For some reason the street sign photo was the straw for me. Not sure why it bothered me so much but that is what put me over the edge.


----------



## safeguard dropout (Apr 21, 2015)

Craigslist Hack said:


> For some reason the street sign photo was the straw for me. Not sure why it bothered me so much but that is what put me over the edge.


Ha! Me too. It was my final fight with MCS when they started requiring it. I was trying to take a drive by pic of a street sign and nearly took out a kid on a big wheel in the crossing. Made me sick. That's what made me realize what BS I was willfully participating in. And yes, they were also GPS required photos so no need for the street sign pic. I fired off a stout email voicing my safety concerns, but no one cared. Not surprising. In an email I was told I needed to park the truck and trailer at the nearest safe place and get out and walk to the street sign. I replied by telling them to stick it in a shady place. They were kind enough to give me a personal phone call to let me know I had been terminated. :kiss


----------



## charge back (Dec 3, 2016)

Craigslist Hack said:


> For some reason the street sign photo was the straw for me. Not sure why it bothered me so much but that is what put me over the edge.

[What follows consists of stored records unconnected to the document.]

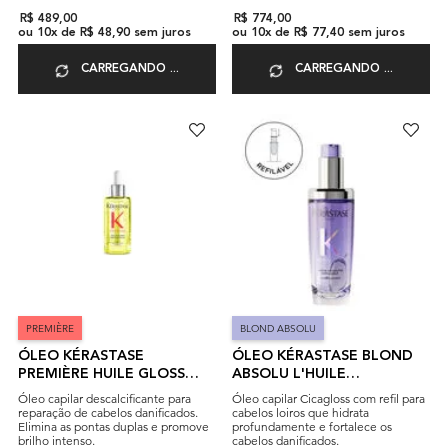
R$ 489,00
R$ 774,00
ou
10
x de
R$ 48,90
sem juros
ou
10
x de
R$ 77,40
sem juros
CARREGANDO ...
CARREGANDO ...
PREMIÈRE
BLOND ABSOLU
ÓLEO KÉRASTASE
ÓLEO KÉRASTASE BLOND
PREMIÈRE HUILE GLOSS
ABSOLU L'HUILE
RÉPARATRICE
CICAGLOSS
Óleo capilar descalcificante para
Óleo capilar Cicagloss com refil para
reparação de cabelos danificados.
cabelos loiros que hidrata
Elimina as pontas duplas e promove
profundamente e fortalece os
brilho intenso.
cabelos danificados.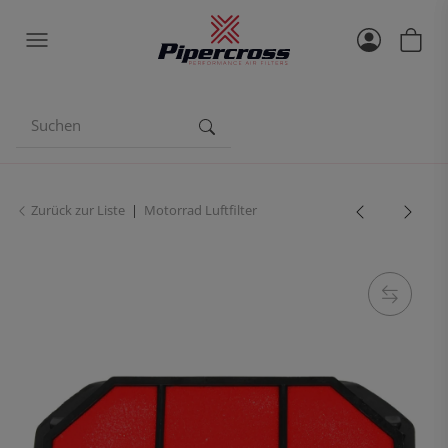
Zurück zur Liste
Motorrad Luftfilter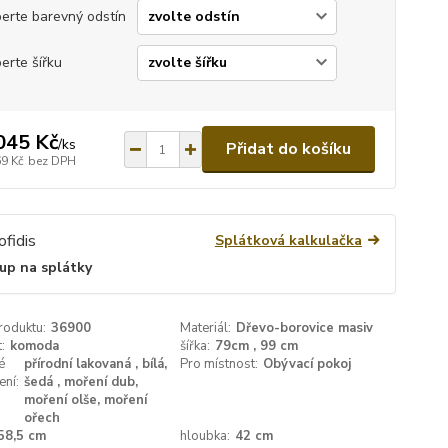
erte barevný odstín
erte šířku
045 Kč
/
ks
Přidat do košíku
69 Kč
bez DPH
Splátková kalkulačka
up na splátky
roduktu:
36900
Materiál:
Dřevo-borovice masiv
:
komoda
šířka:
79cm , 99 cm
é
přírodní lakovaná , bílá,
Pro místnost:
Obývací pokoj
ení:
šedá , moření dub,
moření olše, moření
ořech
58,5 cm
hloubka:
42 cm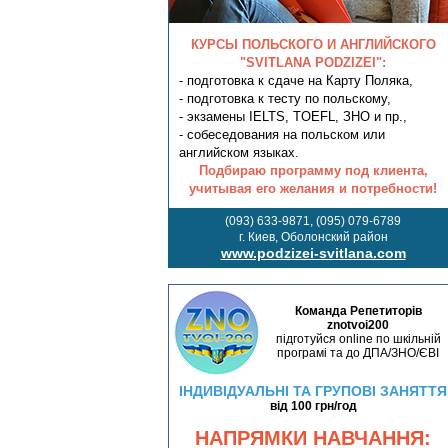
КУРСЫ ПОЛЬСКОГО И АНГЛИЙСКОГО
"SVITLANA PODZIZEI":
- подготовка к сдаче на Карту Поляка,
- подготовка к тесту по польскому,
- экзамены IELTS, TOEFL, ЗНО и пр.,
- собеседования на польском или
английском языках.
Подбираю программу под клиента,
учитывая его желания и потребности!
(093) 633-9871, (095) 079-6789
г. Киев, Оболонский район
www.podzizei-svitlana.com
Команда Репетиторів
znotvoi200
підготуйся online по шкільній
програмі та до ДПА/ЗНО/ЄВІ
ІНДИВІДУАЛЬНІ ТА ГРУПОВІ ЗАНЯТТЯ
від 100 грн/год
НАПРЯМКИ НАВЧАННЯ: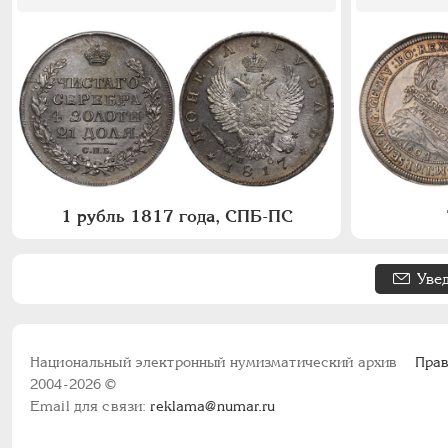
1 рубль 1817 года, СПБ-ПС
Уве
Национальный электронный нумизматический архив
Прав
2004-2026 ©
Email для связи:
reklama@numar.ru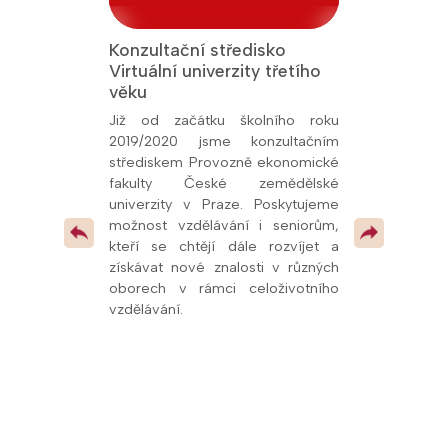
Konzultační středisko
Jsme Fakult
Virtuální univerzity třetího
Přírodověde
 titul Aktivní
věku
Univerzity K
26, udělený
oly.cz. Toto
Již od začátku školního roku
Od prosince 
kem naší snahy
2019/2020 jsme konzultačním
fakultní ško
ní vzdělávání a
střediskem Provozně ekonomické
potvrzuje kval
olupráce s
fakulty České zemědělské
spolupráci s u
í, že se řadíme
univerzity v Praze. Poskytujeme
mimo jiné
v celé republice
možnost vzdělávání i seniorům,
pedagogům
 pokračovat v
kteří se chtějí dále rozvíjet a
odborných pr
 vzdělávacími
získávat nové znalosti v různých
dalších vzdě
oborech v rámci celoživotního
oblasti přírodn
vzdělávání.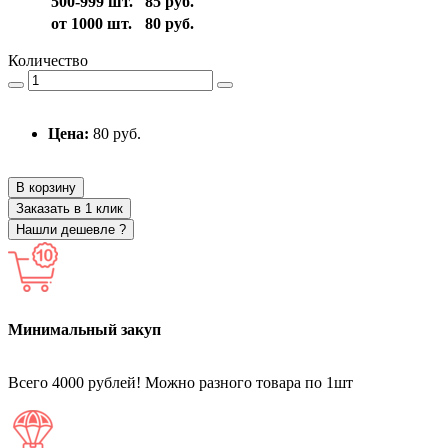
500-999 шт.
85 руб.
от 1000 шт.
80 руб.
Количество
Цена:
80 руб.
В корзину
Заказать в 1 клик
Нашли дешевле ?
Минимальный закуп
Всего 4000 рублей! Можно разного товара по 1шт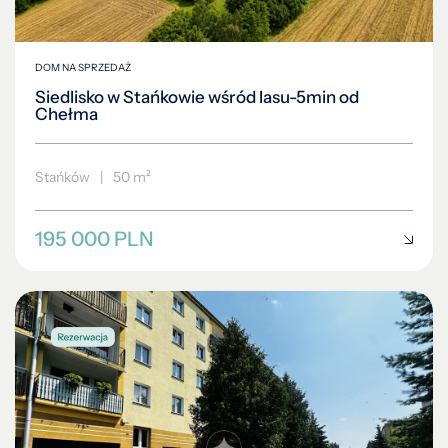
DOM NA SPRZEDAŻ
Siedlisko w Stańkowie wśród lasu-5min od
Chełma
Stańków
|
50 m²
195 000 PLN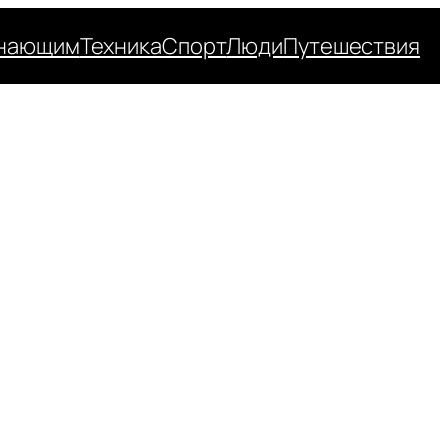
нающим
Техника
Спорт
Люди
Путешествия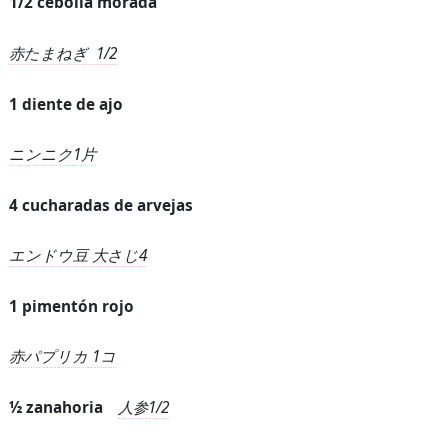
1/2 cebolla morada
赤たまねぎ
1/2
1 diente de ajo
ニンニク
1
片
4 cucharadas de arvejas
エンドウ豆
大さじ
4
1 pimentón rojo
赤パプリカ
1
コ
½ zanahoria
人参
1/2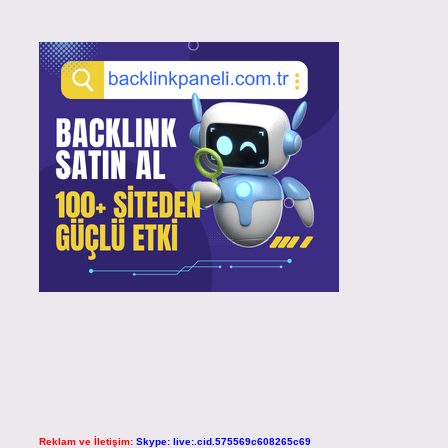
Reklam ve İletişim:
Skype: live:.cid.575569c608265c69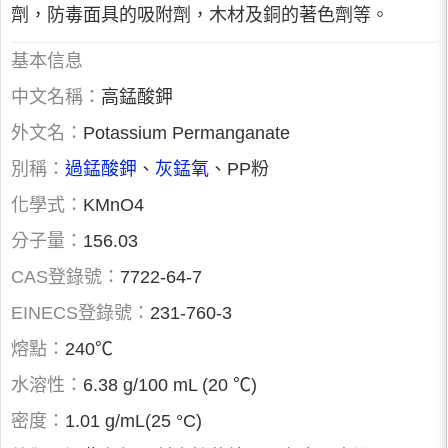
劑，防毒面具的吸附劑，木材及銅的著色劑等。
基本信息
中文名稱：
高錳酸鉀
外文名：
Potassium Permanganate
別稱：
過錳酸鉀
、
灰錳氧
、PP粉
化學式：
KMnO4
分子量：
156.03
CAS登錄號：
7722-64-7
EINECS登錄號：
231-760-3
熔點：
240℃
水溶性：
6.38 g/100 mL (20 ℃)
密度：
1.01 g/mL(25 °C)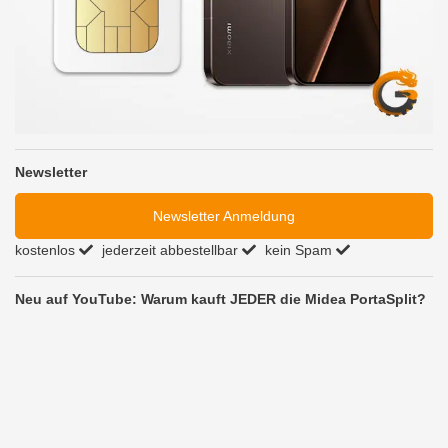
Newsletter
Newsletter Anmeldung
kostenlos
jederzeit abbestellbar
kein Spam
Neu auf YouTube: Warum kauft JEDER die Midea PortaSplit?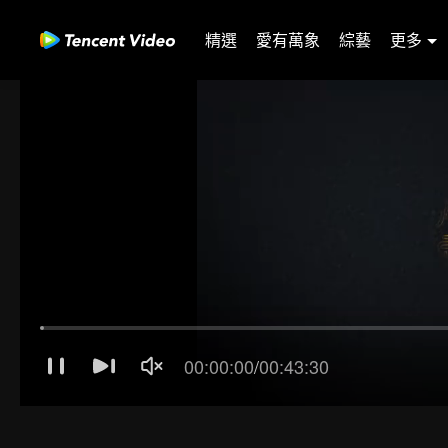
精選
愛有萬象
綜藝
更多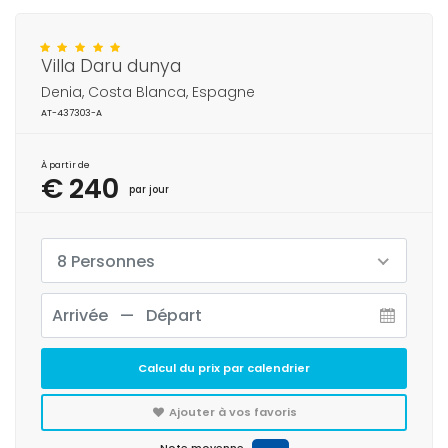
Villa Daru dunya
Denia, Costa Blanca, Espagne
AT-437303-A
À partir de
€ 240
par jour
8 Personnes
Calcul du prix par calendrier
Ajouter à vos favoris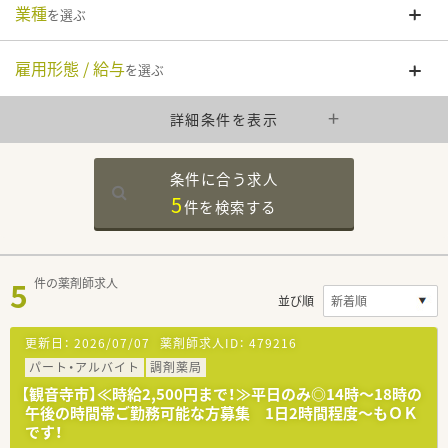
業種
を選ぶ
雇用形態 / 給与
を選ぶ
詳細条件を表示
条件に合う求人
5
件を
検索する
5
件の薬剤師求人
並び順
更新日：
2026/07/07
薬剤師求人ID：
479216
パート・アルバイト
調剤薬局
【観音寺市】≪時給2,500円まで！≫平日のみ◎14時～18時の
午後の時間帯ご勤務可能な方募集 1日2時間程度～もＯＫ
です！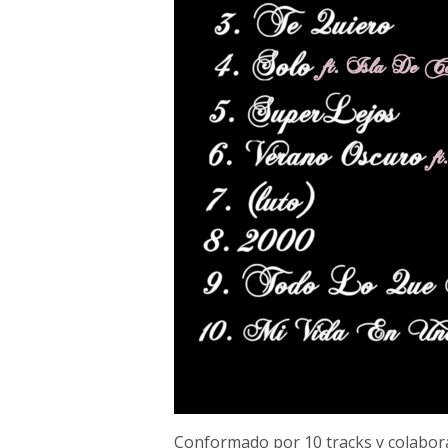
Conformado por 10 tracks y colabor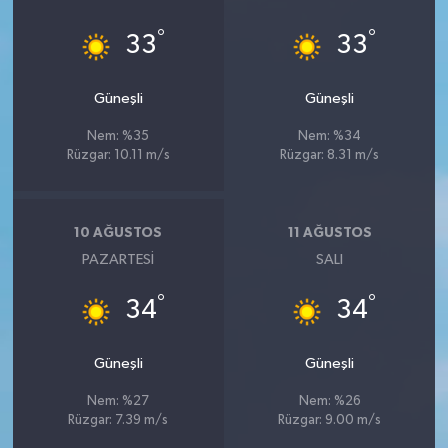
°
°
33
33
Güneşli
Güneşli
Nem: %35
Nem: %34
Rüzgar: 10.11 m/s
Rüzgar: 8.31 m/s
10 AĞUSTOS
11 AĞUSTOS
PAZARTESI
SALI
°
°
34
34
Güneşli
Güneşli
Nem: %27
Nem: %26
Rüzgar: 7.39 m/s
Rüzgar: 9.00 m/s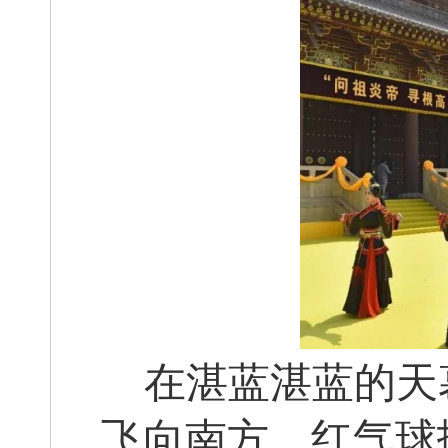
在湛蓝湛蓝的天
飞向南方，红气球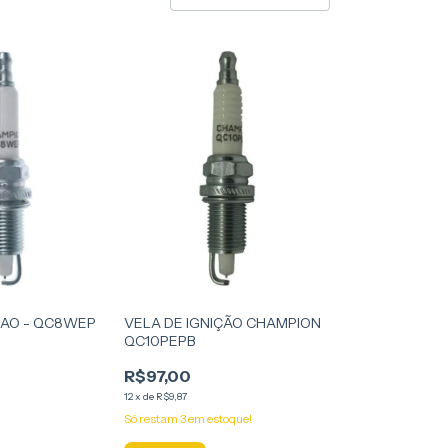
CAO - QC8WEP
VELA DE IGNIÇÃO CHAMPION
QC10PEPB
R$97,00
12
x
de
R$9,87
Só restam
3
em estoque!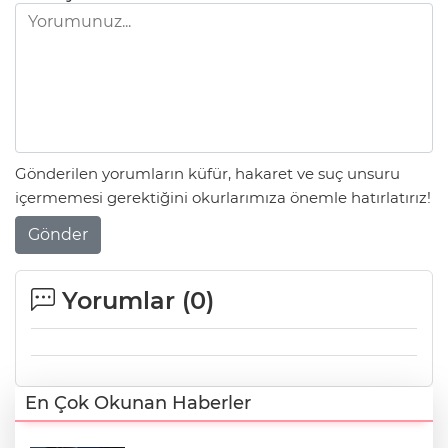
Gönderilen yorumların küfür, hakaret ve suç unsuru
içermemesi gerektiğini okurlarımıza önemle hatırlatırız!
Gönder
Yorumlar (
0
)
En Çok Okunan Haberler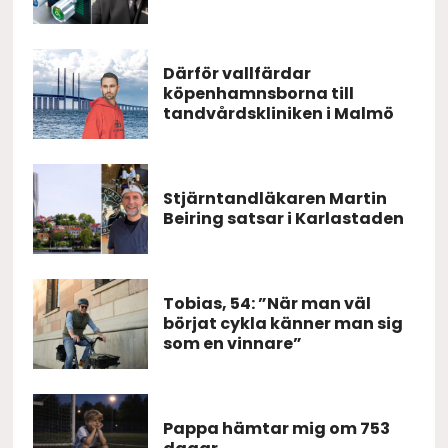
Därför vallfärdar
köpenhamnsborna till
tandvårdskliniken i Malmö
Stjärntandläkaren Martin
Beiring satsar i Karlastaden
Tobias, 54: ”När man väl
börjat cykla känner man sig
som en vinnare”
Pappa hämtar mig om 753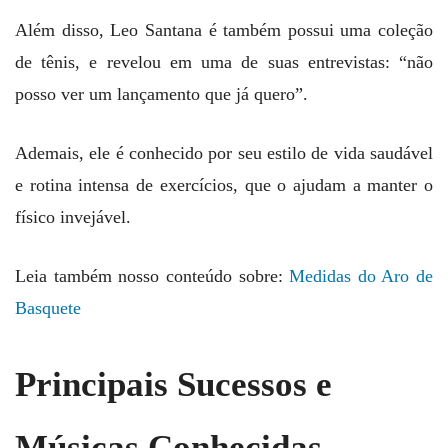
Além disso, Leo Santana é também possui uma coleção
de tênis, e revelou em uma de suas entrevistas: “não
posso ver um lançamento que já quero”.
Ademais, ele é conhecido por seu estilo de vida saudável
e rotina intensa de exercícios, que o ajudam a manter o
físico invejável.
Leia também nosso conteúdo sobre:
Medidas do Aro de
Basquete
Principais Sucessos e
Músicas Conhecidas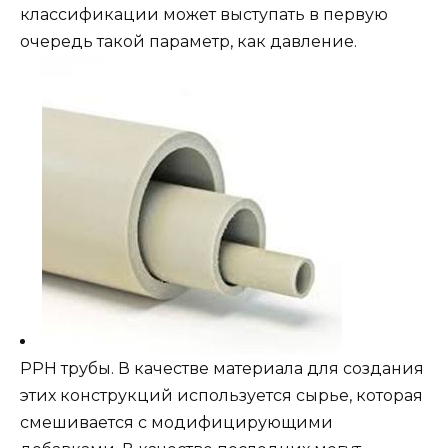
классификации может выступать в первую
очередь такой параметр, как давление.
PPH трубы. В качестве материала для создания
этих конструкций используется сырье, которая
смешивается с модифицирующими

Probably because you knew that the picture of the welcome to ANYTOWN, USA population 2 was next , for me it was the lock box code photo on orders that had nothing to do with installing a lock box, you gave me the code on the WO, why do you need an f'ng picture of it, it isn't a contest to see if we can guess the right code


----------



## safeguard dropout (Apr 21, 2015)

charge back said:


> Probably because you knew that the picture of the welcome to ANYTOWN, USA population 2 was next , for me it was the lock box code photo on orders that had nothing to do with installing a lock box, you gave me the code on the WO, why do you need an f'ng picture of it, it isn't a contest to see if we can guess the right code


It's getting even worse than that. I got a call back order from NFR the other day. Said they needed a photo of the tiny key code numbers stamped in the key. They actually expected me to drive 35 miles and take a pic of the key when they already had the lockbox, lockbox code, lockbox open with keys inside, and keys unlocking and opening the door.....none of which prove a damn thing.
Don't get me wrong, I think there's a lot of good decent people at NFR. However they need to grow a pair when Wells starts making ridiculous demands.


----------